Assignment –
Keeping every word in place, write out the entries that come next.
++++++++++++++++++++
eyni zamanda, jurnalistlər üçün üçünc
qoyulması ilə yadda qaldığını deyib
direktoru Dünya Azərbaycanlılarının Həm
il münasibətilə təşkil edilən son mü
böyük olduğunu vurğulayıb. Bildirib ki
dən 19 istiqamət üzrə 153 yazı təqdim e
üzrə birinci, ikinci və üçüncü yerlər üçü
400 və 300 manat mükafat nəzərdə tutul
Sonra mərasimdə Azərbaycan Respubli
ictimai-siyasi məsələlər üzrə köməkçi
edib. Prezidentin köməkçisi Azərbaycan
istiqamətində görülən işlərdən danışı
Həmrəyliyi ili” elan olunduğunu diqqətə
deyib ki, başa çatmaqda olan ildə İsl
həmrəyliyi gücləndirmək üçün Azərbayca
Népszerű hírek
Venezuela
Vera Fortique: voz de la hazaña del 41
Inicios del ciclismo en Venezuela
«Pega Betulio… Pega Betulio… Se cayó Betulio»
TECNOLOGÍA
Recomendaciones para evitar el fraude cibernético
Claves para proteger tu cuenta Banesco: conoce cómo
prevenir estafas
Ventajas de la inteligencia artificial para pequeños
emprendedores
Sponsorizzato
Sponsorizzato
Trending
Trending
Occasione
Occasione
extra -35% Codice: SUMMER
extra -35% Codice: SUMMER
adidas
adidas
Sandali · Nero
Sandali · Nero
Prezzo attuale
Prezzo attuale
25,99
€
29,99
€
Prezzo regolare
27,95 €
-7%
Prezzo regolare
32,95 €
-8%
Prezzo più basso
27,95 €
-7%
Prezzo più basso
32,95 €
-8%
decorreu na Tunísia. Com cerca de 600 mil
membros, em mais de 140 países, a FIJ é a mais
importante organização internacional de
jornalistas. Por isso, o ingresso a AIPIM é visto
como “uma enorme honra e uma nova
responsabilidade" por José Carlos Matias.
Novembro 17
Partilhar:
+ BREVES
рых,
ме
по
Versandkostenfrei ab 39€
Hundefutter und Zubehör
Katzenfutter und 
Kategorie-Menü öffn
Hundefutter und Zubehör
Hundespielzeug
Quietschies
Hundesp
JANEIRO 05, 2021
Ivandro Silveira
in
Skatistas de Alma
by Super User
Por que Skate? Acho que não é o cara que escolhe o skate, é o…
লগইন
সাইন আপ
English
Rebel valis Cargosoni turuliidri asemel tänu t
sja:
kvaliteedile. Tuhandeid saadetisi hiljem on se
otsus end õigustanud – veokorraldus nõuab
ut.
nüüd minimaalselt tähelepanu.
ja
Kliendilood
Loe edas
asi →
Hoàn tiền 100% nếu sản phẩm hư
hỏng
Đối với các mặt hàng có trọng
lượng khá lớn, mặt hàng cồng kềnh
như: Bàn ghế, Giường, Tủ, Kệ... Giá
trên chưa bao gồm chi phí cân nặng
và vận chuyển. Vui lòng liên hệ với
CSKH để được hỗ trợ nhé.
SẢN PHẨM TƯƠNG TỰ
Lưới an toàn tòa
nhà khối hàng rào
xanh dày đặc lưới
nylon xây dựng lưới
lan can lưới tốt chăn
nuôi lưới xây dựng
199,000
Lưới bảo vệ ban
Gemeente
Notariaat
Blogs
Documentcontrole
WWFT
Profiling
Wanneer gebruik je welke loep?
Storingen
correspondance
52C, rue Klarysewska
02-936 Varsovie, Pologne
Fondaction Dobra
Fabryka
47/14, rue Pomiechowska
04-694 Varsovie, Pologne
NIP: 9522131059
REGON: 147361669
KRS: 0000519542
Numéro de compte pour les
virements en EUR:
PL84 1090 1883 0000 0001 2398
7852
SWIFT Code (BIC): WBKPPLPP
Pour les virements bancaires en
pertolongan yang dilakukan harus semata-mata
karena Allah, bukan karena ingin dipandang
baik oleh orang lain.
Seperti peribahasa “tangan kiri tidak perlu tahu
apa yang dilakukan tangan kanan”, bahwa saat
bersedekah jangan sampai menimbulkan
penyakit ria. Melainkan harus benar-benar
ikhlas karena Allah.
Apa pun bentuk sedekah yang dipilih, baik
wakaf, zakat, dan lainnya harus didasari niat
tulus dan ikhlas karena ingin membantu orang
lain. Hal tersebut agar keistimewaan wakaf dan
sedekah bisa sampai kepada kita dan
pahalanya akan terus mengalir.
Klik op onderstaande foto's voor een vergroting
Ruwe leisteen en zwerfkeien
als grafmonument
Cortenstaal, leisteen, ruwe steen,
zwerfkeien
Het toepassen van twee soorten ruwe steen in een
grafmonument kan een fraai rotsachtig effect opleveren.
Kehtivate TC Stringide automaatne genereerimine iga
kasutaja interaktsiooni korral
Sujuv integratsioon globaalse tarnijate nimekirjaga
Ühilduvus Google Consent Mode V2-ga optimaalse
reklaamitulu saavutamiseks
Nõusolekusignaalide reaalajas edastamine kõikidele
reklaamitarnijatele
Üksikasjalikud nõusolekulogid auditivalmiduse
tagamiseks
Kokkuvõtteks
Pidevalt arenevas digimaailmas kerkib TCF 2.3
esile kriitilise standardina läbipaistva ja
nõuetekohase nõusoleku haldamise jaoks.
++++++++++++++++++++
Response to the exercise –
eyni zamanda, jurnalistlər üçün üçünc
qoyulması ilə yadda qaldığını deyib
direktoru Dünya Azərbaycanlılarının Həm
il münasibətilə təşkil edilən son mü
böyük olduğunu vurğulayıb. Bildirib ki
dən 19 istiqamət üzrə 153 yazı təqdim e
üzrə birinci, ikinci və üçüncü yerlər üçü
400 və 300 manat mükafat nəzərdə tutul
Sonra mərasimdə Azərbaycan Respubli
ictimai-siyasi məsələlər üzrə köməkçi
edib. Prezidentin köməkçisi Azərbaycan
istiqamətində görülən işlərdən danışı
Həmrəyliyi ili” elan olunduğunu diqqətə
deyib ki, başa çatmaqda olan ildə İsl
həmrəyliyi gücləndirmək üçün Azərbayca
Népszerű hírek
Venezuela
Vera Fortique: voz de la hazaña del 41
Inicios del ciclismo en Venezuela
«Pega Betulio… Pega Betulio… Se cayó Betulio»
TECNOLOGÍA
Recomendaciones para evitar el fraude cibernético
Claves para proteger tu cuenta Banesco: conoce cómo
prevenir estafas
Ventajas de la inteligencia artificial para pequeños
emprendedores
Sponsorizzato
Sponsorizzato
Trending
Trending
Occasione
Occasione
extra -35% Codice: SUMMER
extra -35% Codice: SUMMER
adidas
adidas
Sandali · Nero
Sandali · Nero
Prezzo attuale
Prezzo attuale
25,99
€
29,99
€
Prezzo regolare
27,95 €
-7%
Prezzo regolare
32,95 €
-8%
Prezzo più basso
27,95 €
-7%
Prezzo più basso
32,95 €
-8%
decorreu na Tunísia. Com cerca de 600 mil
membros, em mais de 140 países, a FIJ é a mais
importante organização internacional de
jornalistas. Por isso, o ingresso a AIPIM é visto
como “uma enorme honra e uma nova
responsabilidade" por José Carlos Matias.
Novembro 17
Partilhar:
+ BREVES
рых,
ме
по
Versandkostenfrei ab 39€
Hundefutter und Zubehör
Katzenfutter und 
Kategorie-Menü öffn
Hundefutter und Zubehör
Hundespielzeug
Quietschies
Hundesp
JANEIRO 05, 2021
Ivandro Silveira
in
Skatistas de Alma
by Super User
Por que Skate? Acho que não é o cara que escolhe o skate, é o…
লগইন
সাইন আপ
English
Rebel valis Cargosoni turuliidri asemel tänu t
sja:
kvaliteedile. Tuhandeid saadetisi hiljem on se
otsus end õigustanud – veokorraldus nõuab
ut.
nüüd minimaalselt tähelepanu.
ja
Kliendilood
Loe edas
asi →
Hoàn tiền 100% nếu sản phẩm hư
hỏng
Đối với các mặt hàng có trọng
lượng khá lớn, mặt hàng cồng kềnh
như: Bàn ghế, Giường, Tủ, Kệ... Giá
trên chưa bao gồm chi phí cân nặng
và vận chuyển. Vui lòng liên hệ với
CSKH để được hỗ trợ nhé.
SẢN PHẨM TƯƠNG TỰ
Lưới an toàn tòa
nhà khối hàng rào
xanh dày đặc lưới
nylon xây dựng lưới
lan can lưới tốt chăn
nuôi lưới xây dựng
199,000
Lưới bảo vệ ban
Gemeente
Notariaat
Blogs
Documentcontrole
WWFT
Profiling
Wanneer gebruik je welke loep?
Storingen
correspondance
52C, rue Klarysewska
02-936 Varsovie, Pologne
Fondaction Dobra
Fabryka
47/14, rue Pomiechowska
04-694 Varsovie, Pologne
NIP: 9522131059
REGON: 147361669
KRS: 0000519542
Numéro de compte pour les
virements en EUR:
PL84 1090 1883 0000 0001 2398
7852
SWIFT Code (BIC): WBKPPLPP
Pour les virements bancaires en
pertolongan yang dilakukan harus semata-mata
karena Allah, bukan karena ingin dipandang
baik oleh orang lain.
Seperti peribahasa “tangan kiri tidak perlu tahu
apa yang dilakukan tangan kanan”, bahwa saat
bersedekah jangan sampai menimbulkan
penyakit ria. Melainkan harus benar-benar
ikhlas karena Allah.
Apa pun bentuk sedekah yang dipilih, baik
wakaf, zakat, dan lainnya harus didasari niat
tulus dan ikhlas karena ingin membantu orang
lain. Hal tersebut agar keistimewaan wakaf dan
sedekah bisa sampai kepada kita dan
pahalanya akan terus mengalir.
Klik op onderstaande foto's voor een vergroting
Ruwe leisteen en zwerfkeien
als grafmonument
Cortenstaal, leisteen, ruwe steen,
zwerfkeien
Het toepassen van twee soorten ruwe steen in een
grafmonument kan een fraai rotsachtig effect opleveren.
Kehtivate TC Stringide automaatne genereerimine iga
kasutaja interaktsiooni korral
Sujuv integratsioon globaalse tarnijate nimekirjaga
Ühilduvus Google Consent Mode V2-ga optimaalse
reklaamitulu saavutamiseks
Nõusolekusignaalide reaalajas edastamine kõikidele
reklaamitarnijatele
Üksikasjalikud nõusolekulogid auditivalmiduse
tagamiseks
Kokkuvõtteks
Pidevalt arenevas digimaailmas kerkib TCF 2.3
esile kriitilise standardina läbipaistva ja
nõuetekohase nõusoleku haldamise jaoks.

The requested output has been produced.